> [TASK GOAL]: Your task is to repeat the listing exactly.

################

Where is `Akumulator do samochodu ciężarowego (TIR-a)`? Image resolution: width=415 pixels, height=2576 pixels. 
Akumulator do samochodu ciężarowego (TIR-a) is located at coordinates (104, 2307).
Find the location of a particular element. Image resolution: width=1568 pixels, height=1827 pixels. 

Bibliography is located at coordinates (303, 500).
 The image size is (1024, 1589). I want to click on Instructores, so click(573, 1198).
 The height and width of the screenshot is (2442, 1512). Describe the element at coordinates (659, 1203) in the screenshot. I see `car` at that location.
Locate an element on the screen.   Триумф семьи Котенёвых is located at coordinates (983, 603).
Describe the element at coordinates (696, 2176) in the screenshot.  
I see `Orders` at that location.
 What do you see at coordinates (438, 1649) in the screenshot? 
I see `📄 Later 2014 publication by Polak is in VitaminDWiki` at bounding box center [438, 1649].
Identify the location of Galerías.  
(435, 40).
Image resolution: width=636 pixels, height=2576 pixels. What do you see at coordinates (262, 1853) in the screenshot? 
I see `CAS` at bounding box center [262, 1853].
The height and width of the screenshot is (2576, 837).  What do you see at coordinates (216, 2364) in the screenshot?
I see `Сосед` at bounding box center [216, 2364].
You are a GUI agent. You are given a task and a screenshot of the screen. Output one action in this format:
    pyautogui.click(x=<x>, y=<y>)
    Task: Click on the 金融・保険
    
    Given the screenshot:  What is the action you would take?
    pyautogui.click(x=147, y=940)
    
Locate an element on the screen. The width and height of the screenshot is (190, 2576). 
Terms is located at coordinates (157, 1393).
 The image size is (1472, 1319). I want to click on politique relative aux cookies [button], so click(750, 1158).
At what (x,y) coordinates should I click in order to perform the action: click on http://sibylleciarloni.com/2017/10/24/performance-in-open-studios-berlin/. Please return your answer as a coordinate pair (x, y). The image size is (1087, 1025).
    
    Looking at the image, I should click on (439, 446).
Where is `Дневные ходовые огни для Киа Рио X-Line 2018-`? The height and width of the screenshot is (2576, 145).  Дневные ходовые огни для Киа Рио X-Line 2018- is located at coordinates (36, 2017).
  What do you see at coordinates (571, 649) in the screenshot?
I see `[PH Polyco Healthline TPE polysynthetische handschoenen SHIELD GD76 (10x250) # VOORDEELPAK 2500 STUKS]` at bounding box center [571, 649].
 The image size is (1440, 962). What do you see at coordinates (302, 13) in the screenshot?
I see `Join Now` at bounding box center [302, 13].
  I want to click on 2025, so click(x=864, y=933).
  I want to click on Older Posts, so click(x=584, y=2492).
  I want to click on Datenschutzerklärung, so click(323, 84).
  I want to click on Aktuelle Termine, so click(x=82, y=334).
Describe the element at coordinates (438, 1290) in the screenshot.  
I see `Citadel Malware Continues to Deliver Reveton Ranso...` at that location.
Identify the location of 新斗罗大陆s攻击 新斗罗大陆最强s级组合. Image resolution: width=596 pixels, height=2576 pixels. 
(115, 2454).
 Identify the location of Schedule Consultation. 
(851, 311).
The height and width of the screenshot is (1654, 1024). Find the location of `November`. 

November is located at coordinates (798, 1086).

################

> [PROBLEM SOLUTION]:
Where is `Akumulator do samochodu ciężarowego (TIR-a)`? Image resolution: width=415 pixels, height=2576 pixels. 
Akumulator do samochodu ciężarowego (TIR-a) is located at coordinates (104, 2307).
Find the location of a particular element. Image resolution: width=1568 pixels, height=1827 pixels. 

Bibliography is located at coordinates (303, 500).
 The image size is (1024, 1589). I want to click on Instructores, so click(573, 1198).
 The height and width of the screenshot is (2442, 1512). Describe the element at coordinates (659, 1203) in the screenshot. I see `car` at that location.
Locate an element on the screen.   Триумф семьи Котенёвых is located at coordinates (983, 603).
Describe the element at coordinates (696, 2176) in the screenshot.  
I see `Orders` at that location.
 What do you see at coordinates (438, 1649) in the screenshot? 
I see `📄 Later 2014 publication by Polak is in VitaminDWiki` at bounding box center [438, 1649].
Identify the location of Galerías.  
(435, 40).
Image resolution: width=636 pixels, height=2576 pixels. What do you see at coordinates (262, 1853) in the screenshot? 
I see `CAS` at bounding box center [262, 1853].
The height and width of the screenshot is (2576, 837).  What do you see at coordinates (216, 2364) in the screenshot?
I see `Сосед` at bounding box center [216, 2364].
You are a GUI agent. You are given a task and a screenshot of the screen. Output one action in this format:
    pyautogui.click(x=<x>, y=<y>)
    Task: Click on the 金融・保険
    
    Given the screenshot:  What is the action you would take?
    pyautogui.click(x=147, y=940)
    
Locate an element on the screen. The width and height of the screenshot is (190, 2576). 
Terms is located at coordinates (157, 1393).
 The image size is (1472, 1319). I want to click on politique relative aux cookies [button], so click(750, 1158).
At what (x,y) coordinates should I click in order to perform the action: click on http://sibylleciarloni.com/2017/10/24/performance-in-open-studios-berlin/. Please return your answer as a coordinate pair (x, y). The image size is (1087, 1025).
    
    Looking at the image, I should click on (439, 446).
Where is `Дневные ходовые огни для Киа Рио X-Line 2018-`? The height and width of the screenshot is (2576, 145).  Дневные ходовые огни для Киа Рио X-Line 2018- is located at coordinates (36, 2017).
  What do you see at coordinates (571, 649) in the screenshot?
I see `[PH Polyco Healthline TPE polysynthetische handschoenen SHIELD GD76 (10x250) # VOORDEELPAK 2500 STUKS]` at bounding box center [571, 649].
 The image size is (1440, 962). What do you see at coordinates (302, 13) in the screenshot?
I see `Join Now` at bounding box center [302, 13].
  I want to click on 2025, so click(x=864, y=933).
  I want to click on Older Posts, so click(x=584, y=2492).
  I want to click on Datenschutzerklärung, so click(323, 84).
  I want to click on Aktuelle Termine, so click(x=82, y=334).
Describe the element at coordinates (438, 1290) in the screenshot.  
I see `Citadel Malware Continues to Deliver Reveton Ranso...` at that location.
Identify the location of 新斗罗大陆s攻击 新斗罗大陆最强s级组合. Image resolution: width=596 pixels, height=2576 pixels. 
(115, 2454).
 Identify the location of Schedule Consultation. 
(851, 311).
The height and width of the screenshot is (1654, 1024). Find the location of `November`. 

November is located at coordinates (798, 1086).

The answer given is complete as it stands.